As with every iteration, new themes were composed. Especially important in these final stages is Lily's theme, which grounds Harry in his parents' sacrifice. Desplat continued as well, deconstructing Hedwig's Theme in way that unites its childish idealism with the broken pieces along the way. "[W]e wanted it to feel like it was all getting a bit distressed. We wanted to sort of [mess] it up a bit," is how director David Yates described the use of the theme in an interview with Harry Potter Fan Zone. "Anything that felt like we were being nostalgic or in a way reflective of the past. That's when we used it."
It's difficult to say what the final film would have become if John Williams would have returned, but the musical seeds he planted left plenty of room for the franchise to grow from childish ideals into revolution.

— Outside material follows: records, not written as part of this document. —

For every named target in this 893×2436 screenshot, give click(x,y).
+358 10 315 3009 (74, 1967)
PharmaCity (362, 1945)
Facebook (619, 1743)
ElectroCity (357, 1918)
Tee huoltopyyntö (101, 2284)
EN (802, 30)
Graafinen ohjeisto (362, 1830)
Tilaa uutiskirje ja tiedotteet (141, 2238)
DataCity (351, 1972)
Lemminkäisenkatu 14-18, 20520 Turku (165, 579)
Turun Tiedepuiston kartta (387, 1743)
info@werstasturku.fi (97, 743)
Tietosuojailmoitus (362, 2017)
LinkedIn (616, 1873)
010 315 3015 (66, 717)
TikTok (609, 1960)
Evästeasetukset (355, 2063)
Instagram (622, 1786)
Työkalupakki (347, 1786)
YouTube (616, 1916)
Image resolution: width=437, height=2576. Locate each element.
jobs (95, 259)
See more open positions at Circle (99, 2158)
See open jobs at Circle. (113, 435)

And now we have Fantastic Beasts and Where to Find Them, with a score by a composer who never wrote any music for Harry Potter: James Newton Howard. Coming off of franchises like The Hunger Games and Christopher Nolan's Batman trilogy, it would be easy to assume what his approach to the sound would be. However, Howard has proven himself quite flexible and in fact has composed a score most closely resembling what he did with Peter Jackson's take on King Kong in 2005.
He makes his way back to an American nostalgia for the roaring twenties. There's a significant amount of jazz and compositional turns more epic than we have heard before. There's also a certain lightness afoot, balanced by big brass and electronically-processed percussive arrangements that uniquely define Howard's sound.
Amidst everything, though, there is still a lineage, as Hedwig's Theme is not lost: it's woven in to the score, and is heard at the movie's very beginning. This is very much a continuation of the musical ideas of the past, with an awareness that the new film is a prequel to the Harry Potter saga. It's a time of becoming, a time before the true danger makes itself known, as many fear what they do not understand.